В.И. Ленин неутомимо ненавидел весь окружающий мир, вся и всех (за исключением своей покойной матери Марии Александровны). Особо лютой ненавистью Председатель Совнаркома пылал к служителям культа, чьи учения – «опиум для народа, род духовной сивухи, в которой рабы капитала топят свое человеческое достоинство, – «находились поперек революции тихой стервой». На заре юности Володя Ульянов исступленно топтал ногами нательный крестик. На пороге могилы, пожираемый сифилисом мозг Владимира Ленина родил людоедское указание: «Произвести секретное решение съезда о том, что изъятие ценностей, в особенности самых богатых лавр, монастырей и церквей, должно быть произведено с беспощадной решительностью, безусловно, ни перед чем не останавливаясь и в самый кратчайший срок. Чем большее число представителей реакционной буржуазии и реакционного духовенства удастся нам по этому поводу расстрелять, тем лучше».
Конечно, все «удалось».
Особо выдающихся деятелей науки, чтобы нажить внешнеполитический капитал, содержали «для витрины», давали им есть и категорически не выпускали за рубеж. Например, всемирно известного физиолога, первого и единственного в стране нобелевского лауреата академика И.П. Павлова, научно доказавшего, что человек есть лишь набор условно-безусловных рефлексов. При том, что академик не скрывал своей неприязни к Советской власти, определяя ее как «худший вид жандармского произвола былых времен, доведенный до неслыханно утрированных пределов». В своем послании на имя Луначарского он, в частности, писал:
«И вот теперь я как стародавний экспериментатор жизни, хотя и элементарной, глубоко убежден, что проделываемый над Россией социальный опыт обречен на непременную неудачу и ничего в результате, кроме политической и культурной гибели моей родины, не даст…

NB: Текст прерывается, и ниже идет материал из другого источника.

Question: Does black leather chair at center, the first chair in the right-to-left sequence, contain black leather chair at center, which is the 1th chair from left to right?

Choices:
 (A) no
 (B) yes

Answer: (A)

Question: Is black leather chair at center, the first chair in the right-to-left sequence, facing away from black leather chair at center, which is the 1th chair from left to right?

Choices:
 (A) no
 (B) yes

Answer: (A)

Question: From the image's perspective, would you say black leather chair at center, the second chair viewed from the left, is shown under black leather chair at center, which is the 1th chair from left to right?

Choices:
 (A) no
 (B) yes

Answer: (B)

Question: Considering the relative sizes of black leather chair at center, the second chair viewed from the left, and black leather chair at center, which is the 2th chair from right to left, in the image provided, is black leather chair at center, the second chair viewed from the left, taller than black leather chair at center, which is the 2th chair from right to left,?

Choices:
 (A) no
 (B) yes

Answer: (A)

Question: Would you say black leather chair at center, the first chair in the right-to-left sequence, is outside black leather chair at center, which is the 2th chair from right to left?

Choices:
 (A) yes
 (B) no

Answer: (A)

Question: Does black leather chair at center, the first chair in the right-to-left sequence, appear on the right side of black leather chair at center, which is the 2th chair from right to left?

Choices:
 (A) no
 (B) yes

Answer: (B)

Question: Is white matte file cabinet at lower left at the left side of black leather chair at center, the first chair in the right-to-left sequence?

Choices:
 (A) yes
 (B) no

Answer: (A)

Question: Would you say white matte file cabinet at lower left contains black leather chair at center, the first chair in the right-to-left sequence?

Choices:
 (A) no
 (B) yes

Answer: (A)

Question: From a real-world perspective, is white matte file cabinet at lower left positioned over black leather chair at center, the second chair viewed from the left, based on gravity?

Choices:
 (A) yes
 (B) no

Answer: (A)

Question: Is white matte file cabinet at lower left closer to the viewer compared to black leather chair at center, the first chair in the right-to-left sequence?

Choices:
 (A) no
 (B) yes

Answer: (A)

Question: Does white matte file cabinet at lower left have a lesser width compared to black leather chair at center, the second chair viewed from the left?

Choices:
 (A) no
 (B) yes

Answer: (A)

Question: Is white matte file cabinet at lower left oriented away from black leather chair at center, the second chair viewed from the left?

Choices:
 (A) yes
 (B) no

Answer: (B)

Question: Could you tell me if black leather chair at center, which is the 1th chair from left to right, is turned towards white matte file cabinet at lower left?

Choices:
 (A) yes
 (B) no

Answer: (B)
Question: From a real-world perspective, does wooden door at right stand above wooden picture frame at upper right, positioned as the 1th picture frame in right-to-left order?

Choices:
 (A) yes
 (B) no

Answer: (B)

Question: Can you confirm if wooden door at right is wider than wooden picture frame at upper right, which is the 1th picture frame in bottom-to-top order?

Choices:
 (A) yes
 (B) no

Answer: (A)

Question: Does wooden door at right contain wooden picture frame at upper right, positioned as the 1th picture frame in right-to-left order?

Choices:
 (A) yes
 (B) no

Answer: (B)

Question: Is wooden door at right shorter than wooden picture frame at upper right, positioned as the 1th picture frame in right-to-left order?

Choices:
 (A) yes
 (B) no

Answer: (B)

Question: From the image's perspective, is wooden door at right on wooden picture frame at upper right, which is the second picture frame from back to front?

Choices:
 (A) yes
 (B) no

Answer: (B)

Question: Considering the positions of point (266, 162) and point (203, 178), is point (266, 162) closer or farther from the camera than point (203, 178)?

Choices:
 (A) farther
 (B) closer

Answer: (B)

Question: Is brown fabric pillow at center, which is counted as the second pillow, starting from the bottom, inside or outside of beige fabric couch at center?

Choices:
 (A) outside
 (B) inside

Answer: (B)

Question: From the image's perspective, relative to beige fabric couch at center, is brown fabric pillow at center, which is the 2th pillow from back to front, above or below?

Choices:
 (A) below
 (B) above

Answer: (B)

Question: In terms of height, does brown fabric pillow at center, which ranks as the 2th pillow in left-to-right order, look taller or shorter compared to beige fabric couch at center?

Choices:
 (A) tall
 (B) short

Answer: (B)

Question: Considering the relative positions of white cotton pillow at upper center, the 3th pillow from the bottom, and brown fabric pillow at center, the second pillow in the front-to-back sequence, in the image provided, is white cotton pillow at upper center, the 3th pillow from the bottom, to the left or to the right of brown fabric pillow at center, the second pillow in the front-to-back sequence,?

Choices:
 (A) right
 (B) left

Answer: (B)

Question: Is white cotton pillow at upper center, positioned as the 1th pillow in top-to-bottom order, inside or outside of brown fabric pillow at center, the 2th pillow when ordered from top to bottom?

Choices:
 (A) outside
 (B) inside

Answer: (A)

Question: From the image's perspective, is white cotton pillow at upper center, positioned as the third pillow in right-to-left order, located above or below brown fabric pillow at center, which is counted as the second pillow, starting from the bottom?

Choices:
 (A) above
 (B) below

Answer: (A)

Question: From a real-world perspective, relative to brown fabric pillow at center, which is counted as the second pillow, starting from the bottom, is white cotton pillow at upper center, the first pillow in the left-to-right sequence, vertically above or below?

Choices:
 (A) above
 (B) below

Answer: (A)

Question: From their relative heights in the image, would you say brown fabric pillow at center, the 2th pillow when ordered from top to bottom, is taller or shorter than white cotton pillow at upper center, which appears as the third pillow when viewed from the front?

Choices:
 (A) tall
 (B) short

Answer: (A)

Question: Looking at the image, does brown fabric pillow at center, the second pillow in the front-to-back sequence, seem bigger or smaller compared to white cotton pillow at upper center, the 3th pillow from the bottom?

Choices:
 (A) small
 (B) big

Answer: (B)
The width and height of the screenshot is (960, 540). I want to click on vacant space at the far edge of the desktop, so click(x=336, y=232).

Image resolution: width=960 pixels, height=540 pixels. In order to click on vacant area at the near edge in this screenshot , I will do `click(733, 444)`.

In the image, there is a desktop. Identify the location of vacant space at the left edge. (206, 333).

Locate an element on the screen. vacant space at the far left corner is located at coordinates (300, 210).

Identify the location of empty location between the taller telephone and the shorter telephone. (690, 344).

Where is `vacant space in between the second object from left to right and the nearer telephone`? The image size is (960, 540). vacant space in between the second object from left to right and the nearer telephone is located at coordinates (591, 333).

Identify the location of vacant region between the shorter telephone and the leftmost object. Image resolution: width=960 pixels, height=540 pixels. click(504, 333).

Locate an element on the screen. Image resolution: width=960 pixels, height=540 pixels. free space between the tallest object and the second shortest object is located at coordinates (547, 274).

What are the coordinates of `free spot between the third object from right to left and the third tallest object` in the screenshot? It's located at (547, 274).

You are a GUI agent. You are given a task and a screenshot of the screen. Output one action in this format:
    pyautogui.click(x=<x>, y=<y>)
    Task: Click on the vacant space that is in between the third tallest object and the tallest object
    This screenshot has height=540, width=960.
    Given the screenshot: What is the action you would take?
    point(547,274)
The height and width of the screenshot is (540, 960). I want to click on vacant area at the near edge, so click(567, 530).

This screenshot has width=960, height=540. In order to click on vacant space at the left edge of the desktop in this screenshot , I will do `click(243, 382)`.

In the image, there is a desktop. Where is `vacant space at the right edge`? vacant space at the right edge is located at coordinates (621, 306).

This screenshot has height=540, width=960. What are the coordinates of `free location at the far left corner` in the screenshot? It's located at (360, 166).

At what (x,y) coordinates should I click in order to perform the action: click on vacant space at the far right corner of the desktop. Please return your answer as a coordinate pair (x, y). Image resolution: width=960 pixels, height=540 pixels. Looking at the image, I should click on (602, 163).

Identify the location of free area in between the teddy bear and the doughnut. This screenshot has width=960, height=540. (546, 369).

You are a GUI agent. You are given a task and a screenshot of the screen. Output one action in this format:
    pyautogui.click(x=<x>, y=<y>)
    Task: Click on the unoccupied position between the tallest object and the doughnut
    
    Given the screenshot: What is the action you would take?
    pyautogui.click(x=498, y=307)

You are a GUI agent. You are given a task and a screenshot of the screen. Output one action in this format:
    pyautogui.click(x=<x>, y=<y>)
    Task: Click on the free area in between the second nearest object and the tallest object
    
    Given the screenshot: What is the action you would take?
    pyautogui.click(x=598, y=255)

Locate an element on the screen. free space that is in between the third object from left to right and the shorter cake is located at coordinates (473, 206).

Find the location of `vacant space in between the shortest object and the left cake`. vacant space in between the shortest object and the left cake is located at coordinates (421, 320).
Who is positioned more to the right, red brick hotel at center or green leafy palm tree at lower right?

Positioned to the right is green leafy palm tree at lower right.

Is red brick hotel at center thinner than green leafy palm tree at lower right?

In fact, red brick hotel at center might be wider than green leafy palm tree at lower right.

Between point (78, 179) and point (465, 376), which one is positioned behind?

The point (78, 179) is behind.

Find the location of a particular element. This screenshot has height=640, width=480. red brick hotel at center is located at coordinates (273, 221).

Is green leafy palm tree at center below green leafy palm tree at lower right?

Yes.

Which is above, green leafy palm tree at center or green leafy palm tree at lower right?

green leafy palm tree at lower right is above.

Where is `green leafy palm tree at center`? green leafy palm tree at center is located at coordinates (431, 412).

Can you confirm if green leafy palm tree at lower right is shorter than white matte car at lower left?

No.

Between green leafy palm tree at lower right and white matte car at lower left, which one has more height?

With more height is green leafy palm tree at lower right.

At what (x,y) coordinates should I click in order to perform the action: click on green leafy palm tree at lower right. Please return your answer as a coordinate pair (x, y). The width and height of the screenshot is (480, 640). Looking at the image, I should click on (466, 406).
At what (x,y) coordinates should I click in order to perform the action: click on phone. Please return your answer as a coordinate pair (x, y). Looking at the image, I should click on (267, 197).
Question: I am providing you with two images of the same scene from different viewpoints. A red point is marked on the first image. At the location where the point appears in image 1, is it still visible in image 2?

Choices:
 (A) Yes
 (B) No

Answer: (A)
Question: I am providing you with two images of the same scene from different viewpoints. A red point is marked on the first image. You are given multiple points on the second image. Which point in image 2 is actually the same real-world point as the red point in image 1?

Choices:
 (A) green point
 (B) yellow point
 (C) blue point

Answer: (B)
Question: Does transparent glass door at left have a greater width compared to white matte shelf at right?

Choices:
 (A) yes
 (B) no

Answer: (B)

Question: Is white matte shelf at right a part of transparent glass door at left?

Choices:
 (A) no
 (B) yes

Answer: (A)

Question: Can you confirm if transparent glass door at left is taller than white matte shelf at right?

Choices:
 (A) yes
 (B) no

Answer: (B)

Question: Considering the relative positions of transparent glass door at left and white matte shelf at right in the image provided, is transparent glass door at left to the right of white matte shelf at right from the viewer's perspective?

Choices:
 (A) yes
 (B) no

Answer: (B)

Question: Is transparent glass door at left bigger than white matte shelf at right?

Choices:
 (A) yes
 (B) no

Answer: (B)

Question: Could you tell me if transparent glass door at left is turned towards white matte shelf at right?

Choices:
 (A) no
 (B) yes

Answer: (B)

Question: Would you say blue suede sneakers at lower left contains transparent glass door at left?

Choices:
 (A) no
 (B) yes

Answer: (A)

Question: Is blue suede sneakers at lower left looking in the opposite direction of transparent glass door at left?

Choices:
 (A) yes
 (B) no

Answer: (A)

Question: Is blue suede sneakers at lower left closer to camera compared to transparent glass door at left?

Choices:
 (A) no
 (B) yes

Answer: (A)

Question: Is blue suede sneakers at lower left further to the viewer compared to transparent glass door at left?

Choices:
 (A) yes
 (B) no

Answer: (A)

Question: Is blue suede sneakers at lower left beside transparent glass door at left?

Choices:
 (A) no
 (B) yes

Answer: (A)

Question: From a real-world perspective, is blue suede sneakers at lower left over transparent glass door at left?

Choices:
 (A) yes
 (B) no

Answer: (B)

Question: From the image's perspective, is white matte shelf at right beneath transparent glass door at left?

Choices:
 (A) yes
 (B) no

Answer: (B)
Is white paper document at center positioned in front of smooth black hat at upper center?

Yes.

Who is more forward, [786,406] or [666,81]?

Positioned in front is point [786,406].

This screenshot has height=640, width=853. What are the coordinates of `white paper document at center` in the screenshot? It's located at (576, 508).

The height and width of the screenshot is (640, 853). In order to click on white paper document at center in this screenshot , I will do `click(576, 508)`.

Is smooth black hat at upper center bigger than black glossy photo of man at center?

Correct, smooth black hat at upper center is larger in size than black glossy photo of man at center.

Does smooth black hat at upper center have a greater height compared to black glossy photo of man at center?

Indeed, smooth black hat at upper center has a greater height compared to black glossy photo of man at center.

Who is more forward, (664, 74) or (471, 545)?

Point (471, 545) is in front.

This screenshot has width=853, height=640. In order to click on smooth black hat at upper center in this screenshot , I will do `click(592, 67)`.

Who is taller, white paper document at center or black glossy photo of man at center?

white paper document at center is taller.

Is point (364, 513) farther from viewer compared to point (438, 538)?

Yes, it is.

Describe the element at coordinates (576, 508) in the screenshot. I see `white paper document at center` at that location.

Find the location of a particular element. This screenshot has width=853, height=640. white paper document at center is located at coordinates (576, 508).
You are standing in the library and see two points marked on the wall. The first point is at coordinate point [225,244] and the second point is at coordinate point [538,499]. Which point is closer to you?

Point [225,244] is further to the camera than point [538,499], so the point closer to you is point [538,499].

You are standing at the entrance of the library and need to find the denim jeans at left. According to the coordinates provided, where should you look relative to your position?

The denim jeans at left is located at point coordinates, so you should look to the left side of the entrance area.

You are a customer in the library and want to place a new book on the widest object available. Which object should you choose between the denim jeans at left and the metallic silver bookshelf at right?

Затем я не захочу и не смогу поневоле переделаться в социалиста или коммуниста, т. е. отказаться от всего своего, сделаться крепостным рабом других».
Павлову вернули у него же реквизированные золотые медали, выписали «особый паек», пожаловали в пожизненную собственность занимаемую им квартиру и все прощали, оправдывая «контрреволюционную» привычку открыто выражать свои мысли, без оглядки на постановления Совнаркома, политическим младенчеством чудаковатого старика, не понимавшего «классового антагонизма».